(EXTRACTED RECORDS)
* * *

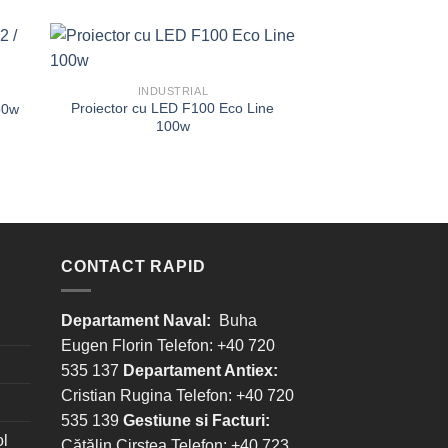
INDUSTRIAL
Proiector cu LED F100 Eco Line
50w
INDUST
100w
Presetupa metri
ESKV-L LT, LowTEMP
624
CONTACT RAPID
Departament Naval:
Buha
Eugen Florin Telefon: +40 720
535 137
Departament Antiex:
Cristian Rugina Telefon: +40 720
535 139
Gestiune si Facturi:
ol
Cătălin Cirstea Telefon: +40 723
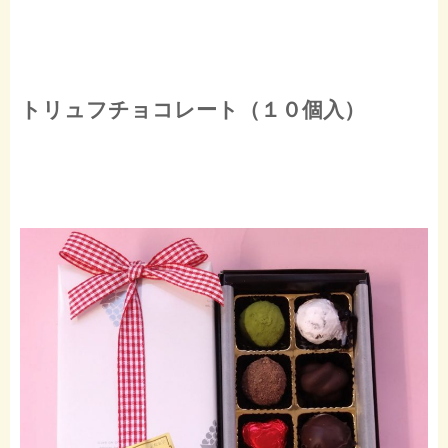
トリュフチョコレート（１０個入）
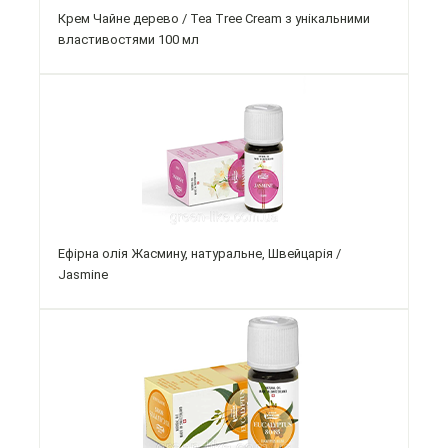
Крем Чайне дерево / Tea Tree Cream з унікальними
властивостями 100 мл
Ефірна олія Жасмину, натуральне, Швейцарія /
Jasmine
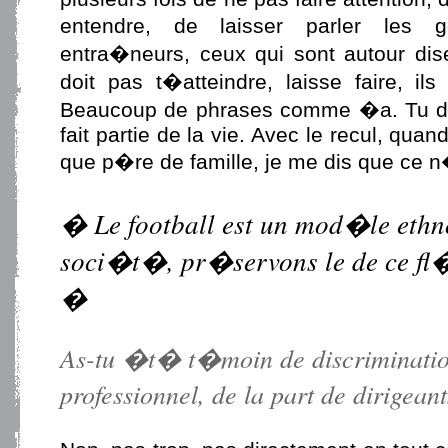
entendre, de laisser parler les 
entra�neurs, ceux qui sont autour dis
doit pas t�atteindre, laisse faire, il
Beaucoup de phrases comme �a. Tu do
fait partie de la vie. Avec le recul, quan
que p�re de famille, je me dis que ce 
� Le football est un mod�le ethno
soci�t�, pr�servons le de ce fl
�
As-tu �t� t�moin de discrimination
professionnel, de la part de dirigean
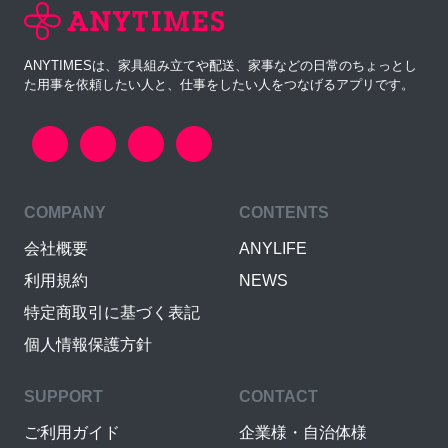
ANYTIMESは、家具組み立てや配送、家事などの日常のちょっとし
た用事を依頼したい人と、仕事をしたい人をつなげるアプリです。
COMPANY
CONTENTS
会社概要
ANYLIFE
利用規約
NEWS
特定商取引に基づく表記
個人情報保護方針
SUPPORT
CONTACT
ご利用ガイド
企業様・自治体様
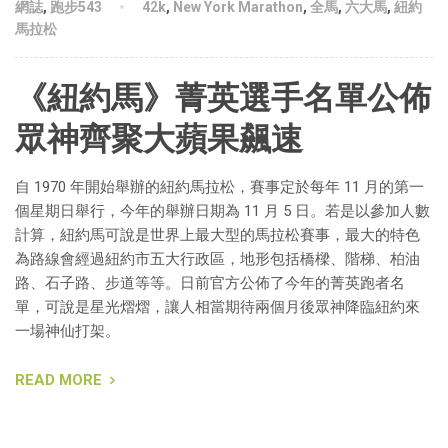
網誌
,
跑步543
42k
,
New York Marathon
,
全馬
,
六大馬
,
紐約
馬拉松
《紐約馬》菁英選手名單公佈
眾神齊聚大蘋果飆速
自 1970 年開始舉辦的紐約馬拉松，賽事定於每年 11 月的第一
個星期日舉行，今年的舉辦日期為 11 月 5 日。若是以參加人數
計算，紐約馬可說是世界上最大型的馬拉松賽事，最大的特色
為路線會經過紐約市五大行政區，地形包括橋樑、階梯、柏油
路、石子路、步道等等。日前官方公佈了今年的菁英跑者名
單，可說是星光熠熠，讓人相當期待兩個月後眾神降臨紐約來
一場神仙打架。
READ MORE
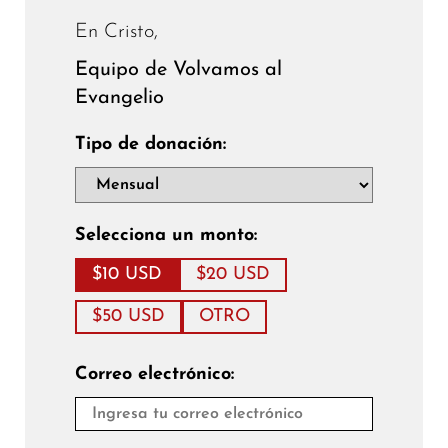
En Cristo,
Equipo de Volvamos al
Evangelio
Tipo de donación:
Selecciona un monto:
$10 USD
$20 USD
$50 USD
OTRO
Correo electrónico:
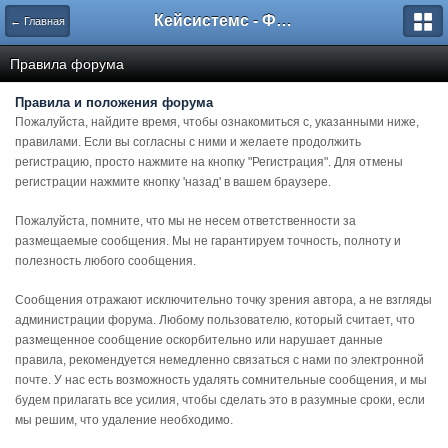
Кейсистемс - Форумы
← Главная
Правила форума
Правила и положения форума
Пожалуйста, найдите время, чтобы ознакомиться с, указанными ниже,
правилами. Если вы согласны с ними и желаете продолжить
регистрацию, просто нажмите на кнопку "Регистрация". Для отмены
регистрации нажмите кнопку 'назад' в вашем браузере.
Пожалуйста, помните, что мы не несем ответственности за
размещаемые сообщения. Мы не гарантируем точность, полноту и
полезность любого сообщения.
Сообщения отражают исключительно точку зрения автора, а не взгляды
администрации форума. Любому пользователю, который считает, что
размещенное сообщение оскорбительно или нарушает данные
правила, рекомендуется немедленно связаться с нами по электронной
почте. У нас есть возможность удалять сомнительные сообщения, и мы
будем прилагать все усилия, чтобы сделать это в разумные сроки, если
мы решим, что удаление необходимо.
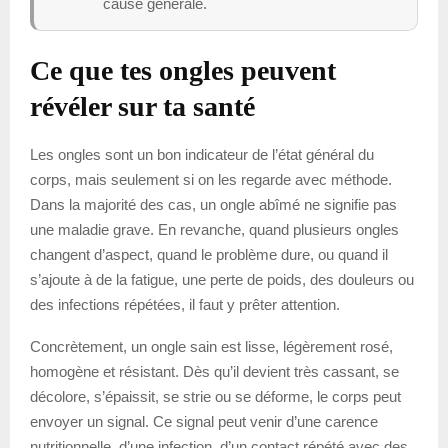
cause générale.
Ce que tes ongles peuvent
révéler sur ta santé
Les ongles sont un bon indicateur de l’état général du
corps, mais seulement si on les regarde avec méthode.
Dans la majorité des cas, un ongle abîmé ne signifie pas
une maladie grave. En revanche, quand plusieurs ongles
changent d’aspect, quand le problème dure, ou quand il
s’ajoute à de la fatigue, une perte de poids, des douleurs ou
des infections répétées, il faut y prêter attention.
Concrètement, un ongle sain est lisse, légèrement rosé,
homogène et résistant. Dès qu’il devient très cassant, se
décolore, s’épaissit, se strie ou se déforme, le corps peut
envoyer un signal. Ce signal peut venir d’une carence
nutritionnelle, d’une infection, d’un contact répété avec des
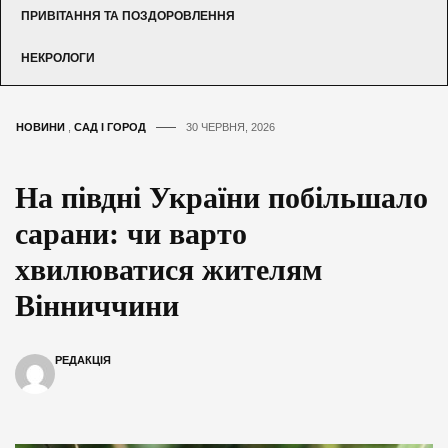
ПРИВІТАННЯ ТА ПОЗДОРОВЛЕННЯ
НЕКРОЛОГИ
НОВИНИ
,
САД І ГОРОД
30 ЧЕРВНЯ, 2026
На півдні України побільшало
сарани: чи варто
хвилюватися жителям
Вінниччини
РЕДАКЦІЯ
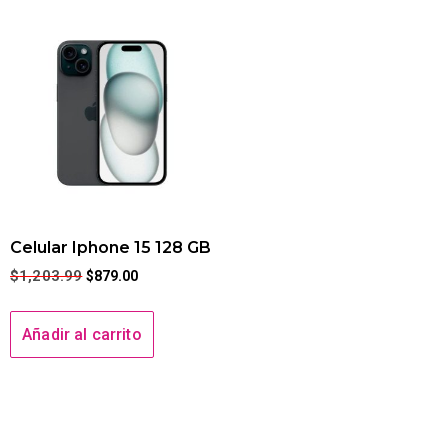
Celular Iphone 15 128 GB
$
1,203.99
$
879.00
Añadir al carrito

* * *

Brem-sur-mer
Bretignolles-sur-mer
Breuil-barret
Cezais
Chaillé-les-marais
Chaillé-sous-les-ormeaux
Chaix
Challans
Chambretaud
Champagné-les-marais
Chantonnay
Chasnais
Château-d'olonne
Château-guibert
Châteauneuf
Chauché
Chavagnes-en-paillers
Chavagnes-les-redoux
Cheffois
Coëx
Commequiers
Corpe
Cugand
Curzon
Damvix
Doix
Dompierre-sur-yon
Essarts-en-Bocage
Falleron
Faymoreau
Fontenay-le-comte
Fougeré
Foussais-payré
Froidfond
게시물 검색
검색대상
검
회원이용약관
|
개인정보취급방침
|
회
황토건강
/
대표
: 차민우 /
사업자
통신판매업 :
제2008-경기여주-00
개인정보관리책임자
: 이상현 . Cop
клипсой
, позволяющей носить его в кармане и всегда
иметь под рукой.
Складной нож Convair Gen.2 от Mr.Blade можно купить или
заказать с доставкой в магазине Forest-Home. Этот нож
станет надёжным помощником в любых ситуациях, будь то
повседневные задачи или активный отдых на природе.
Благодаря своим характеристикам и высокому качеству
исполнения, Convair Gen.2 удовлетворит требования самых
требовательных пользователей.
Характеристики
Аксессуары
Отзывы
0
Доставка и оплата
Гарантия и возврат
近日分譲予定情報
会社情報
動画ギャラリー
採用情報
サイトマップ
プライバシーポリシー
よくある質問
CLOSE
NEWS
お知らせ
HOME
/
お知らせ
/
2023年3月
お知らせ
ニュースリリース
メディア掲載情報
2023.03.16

* * *

(WHAT YOU HAVE TO DO) Copy every line in the listing above where the string "кнопку" turns up.

(RESULT FOR THIS TASK)
регистрацию, просто нажмите на кнопку "Регистрация". Для отмены
регистрации нажмите кнопку 'назад' в вашем браузере.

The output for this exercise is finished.